■ **Source data**
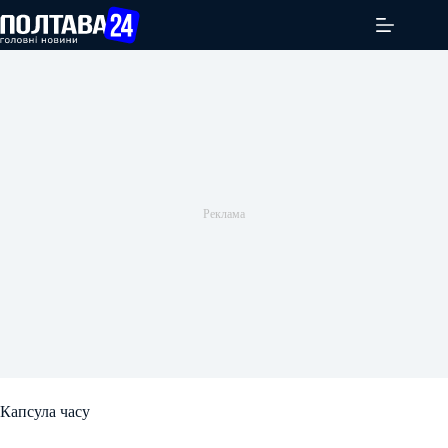
Перейти
до
вмісту
Капсула часу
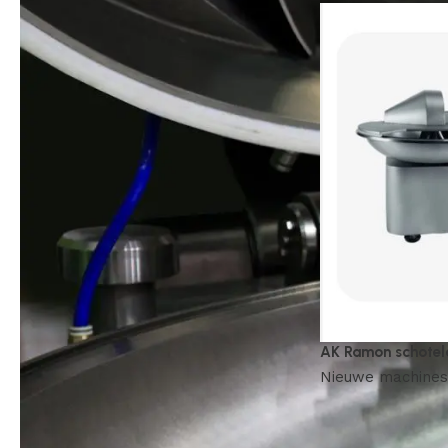
AK Ramon schotel
Nieuwe machines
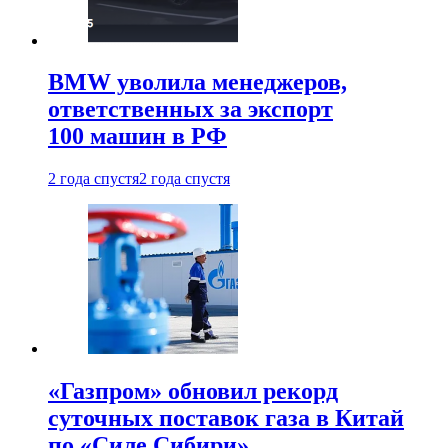
BMW уволила менеджеров,
ответственных за экспорт
100 машин в РФ
2 года спустя
2 года спустя
«Газпром» обновил рекорд
суточных поставок газа в Китай
по «Силе Сибири»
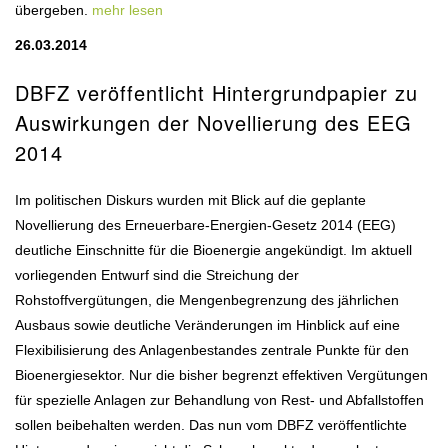
übergeben.
mehr lesen
26.03.2014
DBFZ veröffentlicht Hintergrundpapier zu
Auswirkungen der Novellierung des EEG
2014
Im politischen Diskurs wurden mit Blick auf die geplante
Novellierung des Erneuerbare-Energien-Gesetz 2014 (EEG)
deutliche Einschnitte für die Bioenergie angekündigt. Im aktuell
vorliegenden Entwurf sind die Streichung der
Rohstoffvergütungen, die Mengenbegrenzung des jährlichen
Ausbaus sowie deutliche Veränderungen im Hinblick auf eine
Flexibilisierung des Anlagenbestandes zentrale Punkte für den
Bioenergiesektor. Nur die bisher begrenzt effektiven Vergütungen
für spezielle Anlagen zur Behandlung von Rest- und Abfallstoffen
sollen beibehalten werden. Das nun vom DBFZ veröffentlichte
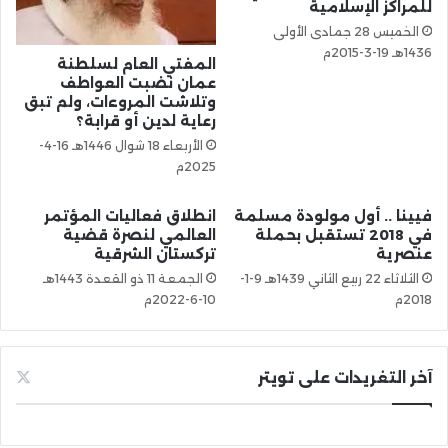
للمراكز الإسلامية
الخميس 28 جمادى الأولى
1436هـ 19-3-2015م
المفتي العام لسلطنة
عمان نضبت العواطف
وتلاشت المروءات، ولم تبق
رعاية لدين أو قرابة؟
الأربعاء 18 شوال 1446هـ 16-4-
2025م
فيينا .. أول مولودة مسلمة
انطلاق فعاليات المؤتمر
في 2018 تستقبل بحملة
العالمي لنصرة قضية
عنصرية
تركستان الشرقية
الثلاثاء 22 ربيع الثاني 1439هـ 9-1-
الجمعة 11 ذو القعدة 1443هـ
2018م
10-6-2022م
آخر التغريدات على تويتر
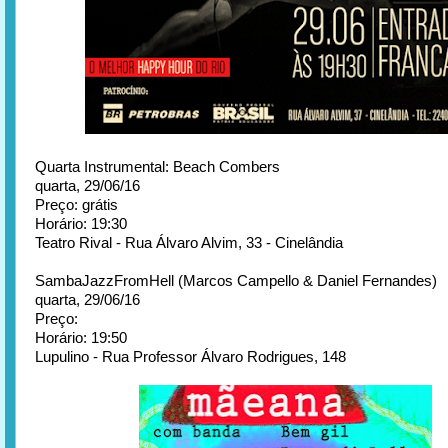
Quarta Instrumental: Beach Combers
quarta, 29/06/16
Preço: grátis
Horário: 19:30
Teatro Rival - Rua Álvaro Alvim, 33 - Cinelândia
SambaJazzFromHell (Marcos Campello & Daniel Fernandes)
quarta, 29/06/16
Preço:
Horário: 19:50
Lupulino - Rua Professor Álvaro Rodrigues, 148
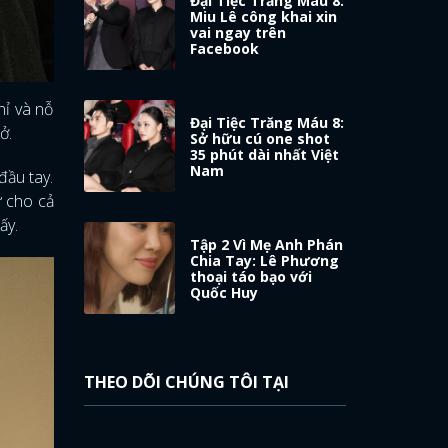
Đại Tiệc Trăng Máu 8:
Miu Lê công khai xin
vai ngay trên
Facebook
hỉ và nỗ
Đại Tiệc Trăng Máu 8:
rở.
Sở hữu cú one shot
35 phút dài nhất Việt
Nam
đầu tay.
ứ cho cả
hấy.
Tập 2 Vì Mẹ Anh Phán
Chia Tay: Lê Phương
thoại táo bạo với
Quốc Huy
THEO DÕI CHÚNG TÔI TẠI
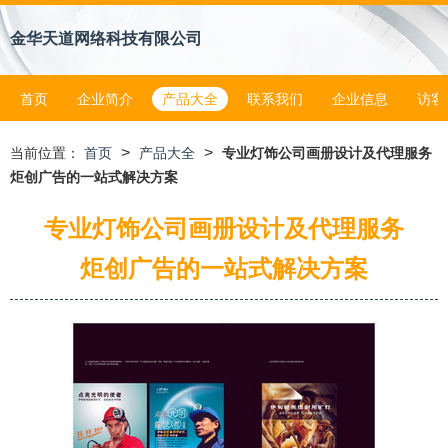
金华天道网络科技有限公司
首页
企业简介
产品大全
联系我们
企业信息
访客
>
>
当前位置：
首页
产品大全
专业灯饰公司画册设计及代理服务
炬创广告的一站式解决方案
专业灯饰公司画册设计及代理服务
炬创广告的一站式解决方案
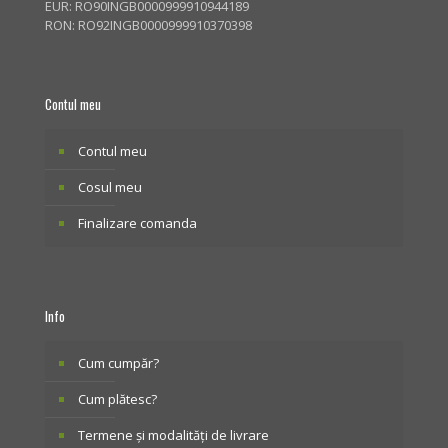
EUR: RO90INGB0000999910944189
RON: RO92INGB0000999910370398
Contul meu
Contul meu
Cosul meu
Finalizare comanda
Info
Cum cumpăr?
Cum plătesc?
Termene și modalități de livrare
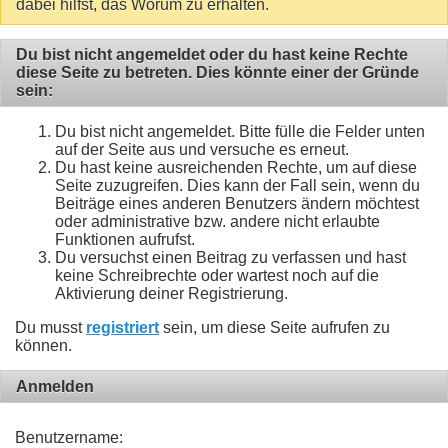
dabei hilfst, das Worum zu erhalten.
Du bist nicht angemeldet oder du hast keine Rechte
diese Seite zu betreten. Dies könnte einer der Gründe
sein:
Du bist nicht angemeldet. Bitte fülle die Felder unten
auf der Seite aus und versuche es erneut.
Du hast keine ausreichenden Rechte, um auf diese
Seite zuzugreifen. Dies kann der Fall sein, wenn du
Beiträge eines anderen Benutzers ändern möchtest
oder administrative bzw. andere nicht erlaubte
Funktionen aufrufst.
Du versuchst einen Beitrag zu verfassen und hast
keine Schreibrechte oder wartest noch auf die
Aktivierung deiner Registrierung.
Du musst
registriert
sein, um diese Seite aufrufen zu
können.
Anmelden
Benutzername:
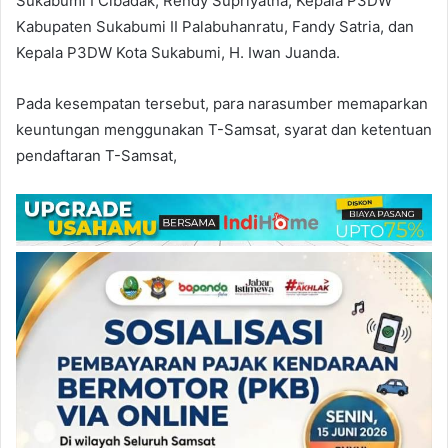
Sukabumi I Cibadak, Rendy Supriyatna, Kepala P3DW
Kabupaten Sukabumi II Palabuhanratu, Fandy Satria, dan
Kepala P3DW Kota Sukabumi, H. Iwan Juanda.
Pada kesempatan tersebut, para narasumber memaparkan
keuntungan menggunakan T-Samsat, syarat dan ketentuan
pendaftaran T-Samsat,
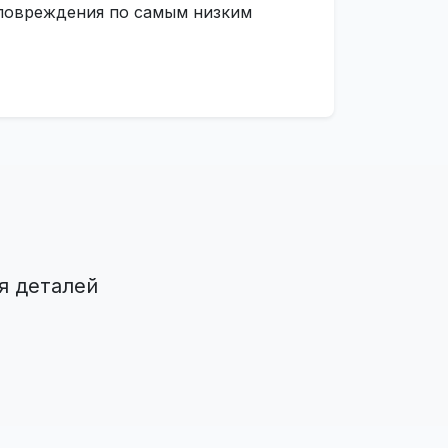
о повреждения по самым низким
я деталей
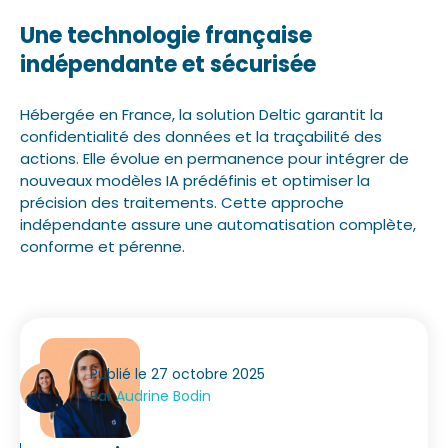
Une technologie française
indépendante et sécurisée
Hébergée en France, la solution Deltic garantit la
confidentialité des données et la traçabilité des
actions. Elle évolue en permanence pour intégrer de
nouveaux modèles IA prédéfinis et optimiser la
précision des traitements. Cette approche
indépendante assure une automatisation complète,
conforme et pérenne.
Publié le 27 octobre 2025
Par
Audrine Bodin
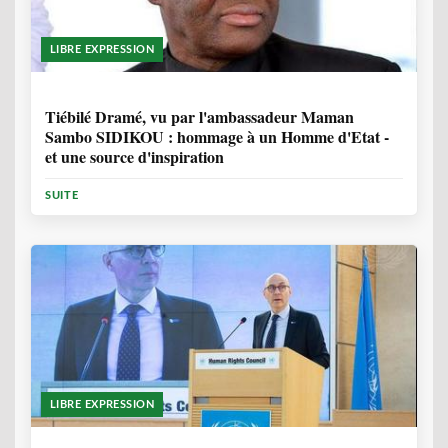
LIBRE EXPRESSION
11 MOIS, 3 SEMAINES
Tiébilé Dramé, vu par l'ambassadeur Maman
Sambo SIDIKOU : hommage à un Homme d'Etat -
et une source d'inspiration
SUITE
LIBRE EXPRESSION
1 ANNÉE, 6 MOIS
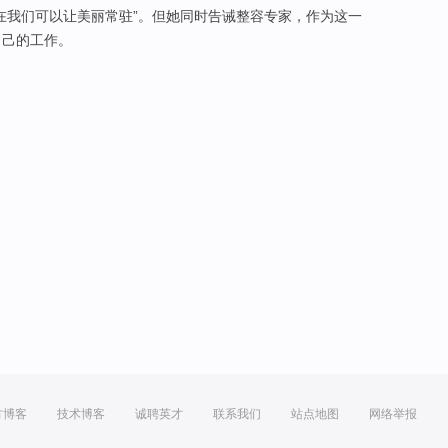
在
我们
可以
让
美丽
常驻”。
但
她
同时
告诫
整容专家，
作为
这
一
自己
的
工作
。
方博客
技术博客
诚聘英才
联系我们
站点地图
网络举报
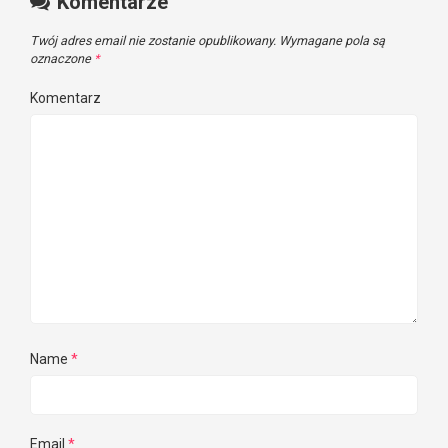
Komentarze
Twój adres email nie zostanie opublikowany.
Wymagane pola są
oznaczone
*
Komentarz
Name
*
Email
*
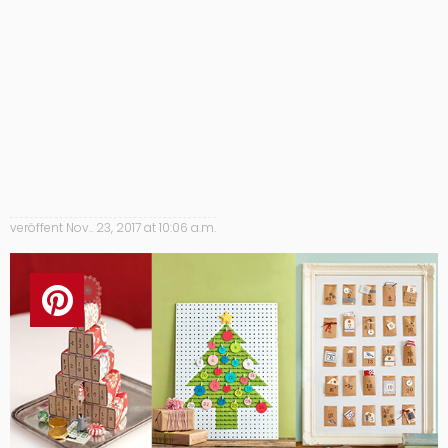
veröffent
Nov.. 23, 2017 at 10:06 a.m.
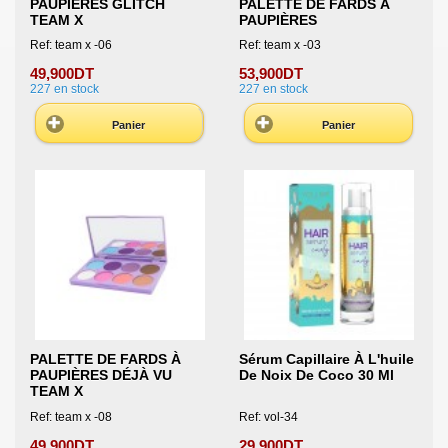
PAUPIÈRES GLITCH
PALETTE DE FARDS À
TEAM X
PAUPIÈRES
Ref: team x -06
Ref: team x -03
49,900DT
53,900DT
227
en stock
227
en stock
Panier
Panier
PALETTE DE FARDS À
Sérum Capillaire À L'huile
PAUPIÈRES DÉJÀ VU
De Noix De Coco 30 Ml
TEAM X
Ref: team x -08
Ref: vol-34
49,900DT
29,900DT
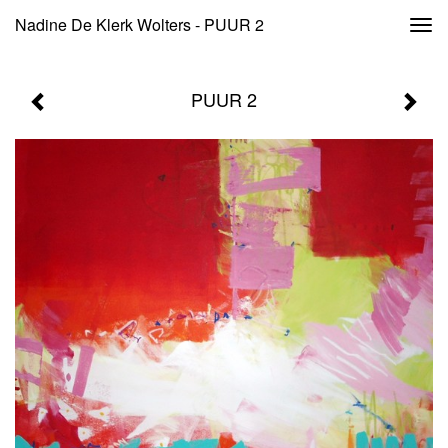
Nadine De Klerk Wolters - PUUR 2
Togg
navi
PUUR 2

■ **To do**
Beginning with the line holding "Nov.. 23, 2017 at 10:06 a.m.", copy each line exactly through the end of the records above, and leave every picture out.

■ **Problem solution**
Nov.. 23, 2017 at 10:06 a.m.
PAUPIÈRES GLITCH
PALETTE DE FARDS À
TEAM X
PAUPIÈRES
Ref: team x -06
Ref: team x -03
49,900DT
53,900DT
227
en stock
227
en stock
Panier
Panier
PALETTE DE FARDS À
Sérum Capillaire À L'huile
PAUPIÈRES DÉJÀ VU
De Noix De Coco 30 Ml
TEAM X
Ref: team x -08
Ref: vol-34
49,900DT
29,900DT
Nadine De Klerk Wolters - PUUR 2
Togg
navi
PUUR 2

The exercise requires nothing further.